MATERIAL FOR THE TASK below:

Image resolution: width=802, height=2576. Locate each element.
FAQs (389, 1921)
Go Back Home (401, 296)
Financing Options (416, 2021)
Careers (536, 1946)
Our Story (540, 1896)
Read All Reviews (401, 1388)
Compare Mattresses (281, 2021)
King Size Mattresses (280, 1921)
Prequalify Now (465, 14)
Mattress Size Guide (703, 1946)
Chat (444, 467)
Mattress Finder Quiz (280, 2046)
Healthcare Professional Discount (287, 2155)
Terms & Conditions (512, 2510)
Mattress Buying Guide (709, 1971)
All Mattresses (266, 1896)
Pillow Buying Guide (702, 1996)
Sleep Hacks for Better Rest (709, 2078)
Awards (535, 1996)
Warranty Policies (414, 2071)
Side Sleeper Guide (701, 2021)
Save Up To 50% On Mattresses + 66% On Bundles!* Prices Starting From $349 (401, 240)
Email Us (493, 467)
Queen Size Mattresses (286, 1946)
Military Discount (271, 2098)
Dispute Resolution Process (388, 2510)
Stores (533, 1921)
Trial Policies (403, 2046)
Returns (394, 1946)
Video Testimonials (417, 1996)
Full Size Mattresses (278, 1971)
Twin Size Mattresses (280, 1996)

End of MATERIAL FOR THE TASK.

**PROBLEM TO WORK ON**
From the records above, pull every line that carries the word "Buying".

**ANSWER AREA**
Mattress Buying Guide (709, 1971)
Pillow Buying Guide (702, 1996)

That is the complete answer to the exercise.